Jamais je n’écrirai les paysages des déserts du Sahara, de l’Himalaya ou des îles pacifiques, besoin de m’être confrontée à un lieu pour l’écrire ; pourtant je pourrais écrire les paysages de la vallée de la Vézère au paléolithique, tellement imprégnée de ces lieux j’ai été, par de fréquentes pérégrinations entre 2016 et 2025 et des lectures.
Jamais je n’écrirai de journal intime, de texte autobiographique, pourtant mes fragments ne sont-ils pas imprégnés d’éléments autobiographiques ?
Jamais je n’écrirai l’histoire de Léonie. Pourtant il suffirait peut-être d’ajouter les fragments aux fragments évoquant Léonie pendant la période 1915 à 1922, pour reprendre l’écriture.

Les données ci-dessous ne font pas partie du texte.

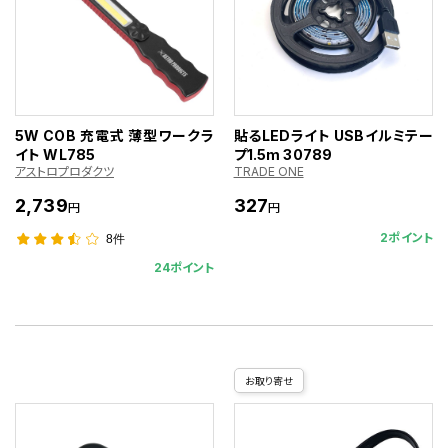
5W COB 充電式 薄型ワークラ
貼るLEDライト USBイルミテー
イト WL785
プ1.5m 30789
アストロプロダクツ
TRADE ONE
2,739
327
円
円
2ポイント
8件
24ポイント
お取り寄せ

Longtemps j’ai pensé, jamais je n’écrirai, toujours je lirai. Jamais je n’écrirai. Le dire, l’écrire à tue-tête, pour finalement lancer l’écriture.
Jamais je n’écrirai les ciels de l’enfance, les ciels des Ardennes, les ciels gris chagrins de l’hiver, les ciels que le jeune Arthur a dû éprouver, pas exactement les mêmes, mais une atmosphère proche. Des ciels qui l’ont amené à fuir les Ardennes pour de longues marches vers l’ailleurs.
Jamais je n’écrirai le livre la tête dans les nuages, que je suis en train d’écrire, mais que je n’écrirai jamais.
Le jour d’après avoir écrit, jamais je n’écrirai de journal intime. J’ai ouvert un document intitulé « écrire le quotidien au jour le jour ». Je note en introduction Chaque jour écrire au moins une phrase dans ce journal d’écriture.